## Your objective
Whenever a picture appears, leave it out while repeating all the other data exactly.

[Records from a dataset]
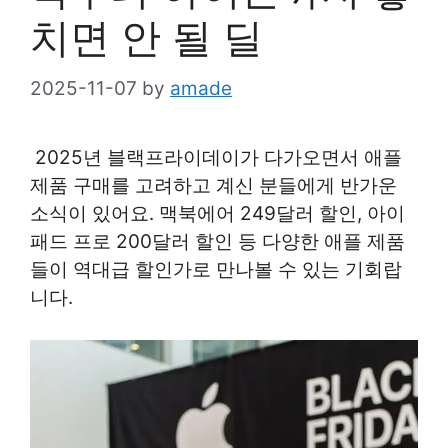
치면 안 될 딜
2025-11-07
by
amade
2025년 블랙프라이데이가 다가오면서 애플
제품 구매를 고려하고 계신 분들에게 반가운
소식이 있어요. 맥북에어 249달러 할인, 아이
패드 프로 200달러 할인 등 다양한 애플 제품
들이 역대급 할인가로 만나볼 수 있는 기회랍
니다.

## Exercise result
치면 안 될 딜
2025-11-07
by
amade
2025년 블랙프라이데이가 다가오면서 애플
제품 구매를 고려하고 계신 분들에게 반가운
소식이 있어요. 맥북에어 249달러 할인, 아이
패드 프로 200달러 할인 등 다양한 애플 제품
들이 역대급 할인가로 만나볼 수 있는 기회랍
니다.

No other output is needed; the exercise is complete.